Juul has sponsored a proposed ballot measure that would override the ban with a package of regulations, including limiting each purchase to two devices and five nicotine cartridges, requiring permits for online sellers that ship to San Francisco and placing e-cigarettes behind counters in locked boxes at stores. The ballot proposal would also overturn the city’s previous ban on selling flavored tobacco products.
Kwong said Juul has taken steps to combat underage tobacco use. It stopped selling certain flavored vaping products, strengthened its online age verification system and shut down its Facebook and Instagram accounts.
Addressing retailers’ concerns, Supervisor Walton promised to establish a working group to identify alternate revenue sources for merchants.

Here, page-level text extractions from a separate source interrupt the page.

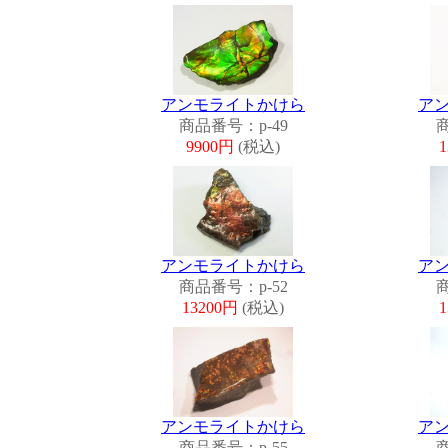
アンモライトかけら
ア
商品番号：p-49
商
9900円
(税込)
アンモライトかけら
ア
商品番号：p-52
商
13200円
(税込)
アンモライトかけら
ア
商品番号：p-55
商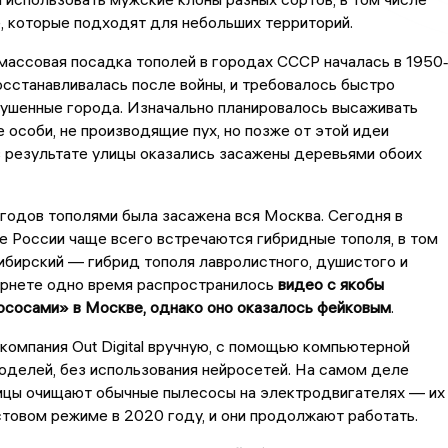
, которые подходят для небольших территорий.
массовая посадка тополей в городах СССР началась в 1950
осстанавливалась после войны, и требовалось быстро
рушенные города. Изначально планировалось высаживать
 особи, не производящие пух, но позже от этой идеи
 результате улицы оказались засажены деревьями обоих
 годов тополями была засажена вся Москва. Сегодня в
 России чаще всего встречаются гибридные тополя, в том
ибирский — гибрид тополя лавролистного, душистого и
ернете одно время распространилось
видео с якобы
ососами» в Москве, однако оно оказалось фейковым
.
компания Out Digital вручную, с помощью компьютерной
оделей, без использования нейросетей. На самом деле
ицы очищают обычные пылесосы на электродвигателях — их
стовом режиме в 2020 году, и они продолжают работать.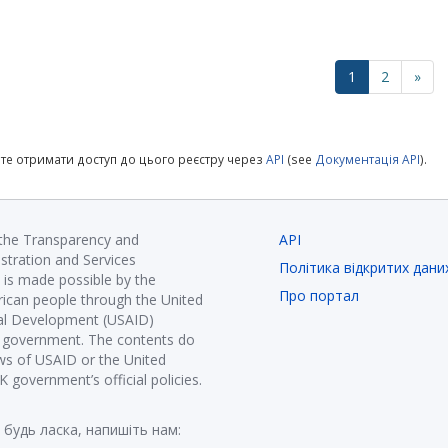
1
2
»
те отримати доступ до цього реєстру через
API
(see
Документація API
).
 the Transparency and
API
istration and Services
Політика відкритих дани
is made possible by the
Про портал
ican people through the United
nal Development (USAID)
K government. The contents do
ews of USAID or the United
government’s official policies.
 будь ласка, напишіть нам: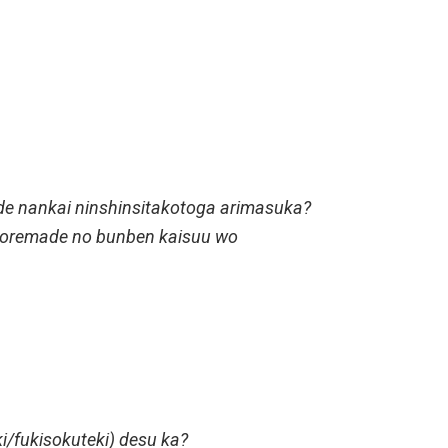
e nankai ninshinsitakotoga arimasuka?
oremade no bunben kaisuu wo
i/fukisokuteki) desu ka?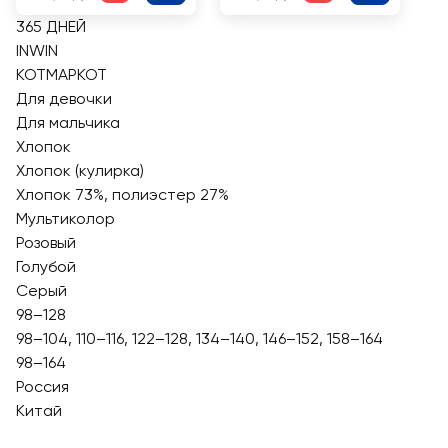
365 ДНЕЙ
INWIN
КОТМАРКОТ
Для девочки
Для мальчика
Хлопок
Хлопок (кулирка)
Хлопок 73%, полиэстер 27%
Мультиколор
Розовый
Голубой
Серый
98–128
98–104, 110–116, 122–128, 134–140, 146–152, 158–164
98–164
Россия
Китай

Solorzano, of the city’s Hispanic Chambers of Commerce, said city legislators should have started helping small retailers long ago. He said the ban will put more minority-owned and family-owned merchants out of business.
“We are losing businesses in the Fillmore and the Mission,” Solorzano said, referring to the city’s historically black and Latino neighborhoods.
Board of Supervisors President Norman Yee, who grew up working in his parents’ corner store in the Castro neighborhood of San Francisco, encouraged retailers to find new ways to earn money without selling harmful products.
“Over time there has become more reliance on unhealthy and dangerous products that make these stores viable,” Yee said.
Antonio Lau, technology director for the city’s Hispanic Chambers of Commerce, said the city should instead sponsor youth education programs on nicotine and give merchants more tools to help enforce the law.
“A better approach is to provide better technology to detect fake IDs,” Lau said.
In 2016, San Francisco raised the minimum age to purchase tobacco products from 18 to 21.
Also on Tuesday, supervisors approved banning the sale, manufacturing and distribution of e-cigarettes on city property, a move that will block Juul from expanding its current headquarters at San Francisco’s historic Pier 70 building and prevent all tobacco firms from doing business on city property in the future.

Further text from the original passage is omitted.